● Task description
After locating the line that contains "Ciudad de México y Puebla." in the listing below, write out that line and every following line exactly, with no other output.

((

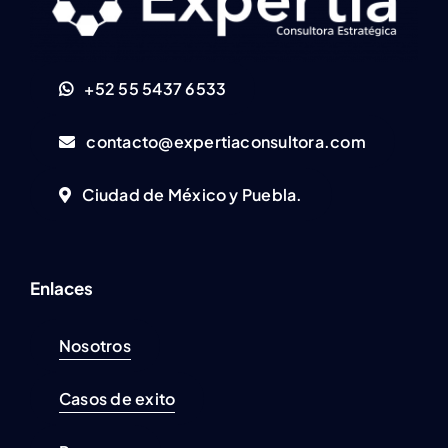
+52 55 5437 6533
contacto@expertiaconsultora.com
Ciudad de México y Puebla.
Enlaces
Nosotros
Casos de exito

))

● Task solution
Ciudad de México y Puebla.
Enlaces
Nosotros
Casos de exito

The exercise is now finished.